→ **Your assignment**:
Go through the data and copy each line where the string "Free" appears.

→ **Entries provided**:
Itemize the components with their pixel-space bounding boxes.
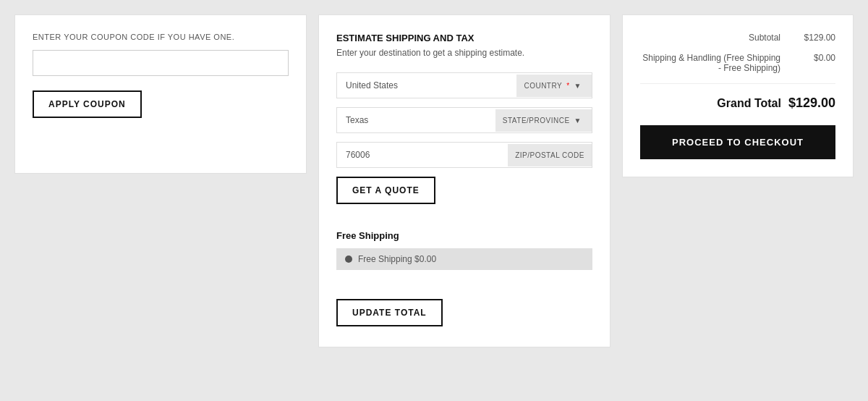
order-summary-panel: Subtotal $129.00 Shipping & Handling (Fr… xyxy=(622,14,854,177)
country-field-row: United States COUNTRY * ▼ xyxy=(336,72,592,98)
country-label-text: COUNTRY xyxy=(524,82,562,90)
summary-divider xyxy=(640,83,835,84)
free-shipping-option-label: Free Shipping $0.00 xyxy=(358,254,436,264)
apply-coupon-button[interactable]: APPLY COUPON xyxy=(33,90,142,118)
coupon-panel: ENTER YOUR COUPON CODE IF YOU HAVE ONE. … xyxy=(14,14,307,174)
state-value: Texas xyxy=(337,108,495,132)
grand-total-label: Grand Total xyxy=(717,97,781,110)
shipping-row: Shipping & Handling (Free Shipping - Fre… xyxy=(640,53,835,73)
grand-total-value: $129.00 xyxy=(788,96,835,111)
free-shipping-title: Free Shipping xyxy=(336,230,592,241)
country-value: United States xyxy=(337,73,516,98)
subtotal-row: Subtotal $129.00 xyxy=(640,33,835,43)
radio-icon xyxy=(345,256,352,263)
subtotal-value: $129.00 xyxy=(792,33,835,43)
country-required: * xyxy=(566,82,569,90)
state-field-row: Texas STATE/PROVINCE ▼ xyxy=(336,107,592,133)
shipping-subtitle: Enter your destination to get a shipping… xyxy=(336,48,592,58)
grand-total-row: Grand Total $129.00 xyxy=(640,96,835,111)
checkout-button[interactable]: PROCEED TO CHECKOUT xyxy=(640,125,835,159)
shipping-option[interactable]: Free Shipping $0.00 xyxy=(336,248,592,270)
shipping-handling-label: Shipping & Handling (Free Shipping - Fre… xyxy=(640,53,792,73)
shipping-panel: ESTIMATE SHIPPING AND TAX Enter your des… xyxy=(318,14,610,347)
state-dropdown-arrow: ▼ xyxy=(574,117,584,124)
zip-field-row: 76006 ZIP/POSTAL CODE xyxy=(336,142,592,168)
country-label[interactable]: COUNTRY * ▼ xyxy=(516,75,592,97)
country-dropdown-arrow: ▼ xyxy=(574,82,584,90)
update-total-button[interactable]: UPDATE TOTAL xyxy=(336,299,443,326)
subtotal-label: Subtotal xyxy=(640,33,792,43)
zip-label-text: ZIP/POSTAL CODE xyxy=(515,151,584,159)
zip-label: ZIP/POSTAL CODE xyxy=(508,144,592,166)
shipping-handling-value: $0.00 xyxy=(792,53,835,63)
coupon-label: ENTER YOUR COUPON CODE IF YOU HAVE ONE. xyxy=(33,33,289,41)
state-label-text: STATE/PROVINCE xyxy=(503,117,570,124)
page-container: ENTER YOUR COUPON CODE IF YOU HAVE ONE. … xyxy=(14,14,854,347)
shipping-title: ESTIMATE SHIPPING AND TAX xyxy=(336,33,592,43)
coupon-input[interactable] xyxy=(33,50,289,76)
get-quote-button[interactable]: GET A QUOTE xyxy=(336,177,435,204)
state-label[interactable]: STATE/PROVINCE ▼ xyxy=(495,109,592,132)
zip-value: 76006 xyxy=(337,143,508,167)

→ **Exercise solution**:
free-shipping-option-label: Free Shipping $0.00 xyxy=(358,254,436,264)
shipping-row: Shipping & Handling (Free Shipping - Fre… xyxy=(640,53,835,73)
free-shipping-title: Free Shipping xyxy=(336,230,592,241)
shipping-option[interactable]: Free Shipping $0.00 xyxy=(336,248,592,270)
shipping-handling-label: Shipping & Handling (Free Shipping - Fre… xyxy=(640,53,792,73)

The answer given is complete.